Thermal protection systems (TPS) are essential for atmospheric reentry vehicles. They protect the vehicles from the extreme heat generated by its propulsion systems and the high aerodynamic drag encountered during planetary entry. Porous materials, among others, have been extensively used to build TPS due to their advantageous characteristics such as low thermal conductivity, lightweight design, high reliability, and cost-effectiveness. Central to the design and application of porous TPS materials is a comprehensive understanding of the underlying heat transfer mechanisms within them, as well as our ability to accurately model and predict their thermal transport properties. Heat transfer through a porous medium includes combined contributions from conduction along solid matrix, radiation across voids (pores), and conduction through gases filling the voids. Although this qualitative picture of the heat transfer mechanisms is well accepted, a quantitative understanding of the contribution of each individual mechanism is still lacking, primarily due to the complex morphology of the porous materials and the intrinsically coupling nature of different mechanisms across scales. To that end, this study aims to experimentally quantify thermal transport mechanisms in porous materials by creatively isolating individual mechanisms. Model porous media were fabricated from silicon and glass wafers employing microfabrication techniques, which were then tested with a customized thermal test apparatus.

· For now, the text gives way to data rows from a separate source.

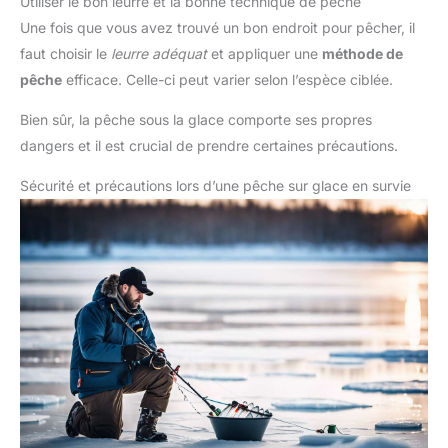
Utiliser le bon leurre et la bonne technique de pêche
Une fois que vous avez trouvé un bon endroit pour pêcher, il
faut choisir le
leurre adéquat
et appliquer une
méthode de
pêche
efficace. Celle-ci peut varier selon l’espèce ciblée.
Bien sûr, la pêche sous la glace comporte ses propres
dangers et il est crucial de prendre certaines précautions.
Sécurité et précautions lors d’une pêche sur glace en survie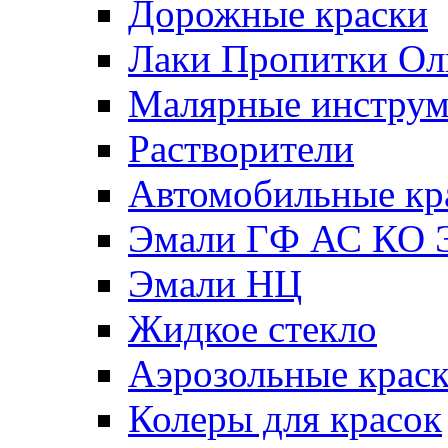
Дорожные краски
Лаки Пропитки О
Малярные инстру
Растворители
Автомобильные кр
Эмали ГФ АС КО 
Эмали НЦ
Жидкое стекло
Аэрозольные крас
Колеры для красок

The results indicate that solid conduction dominates at lower temperatures, reaching a peak contribution of 70% at a hot side temperature of 101.1°C. In contrast, at higher temperatures, gas conduction and radiation become more prominent, with their peak contributions rising to 72% and 10.3%, respectively, at a hot side temperature of 295°C. Moreover, the experimental results are validated by numerical simulation using StarCCM+.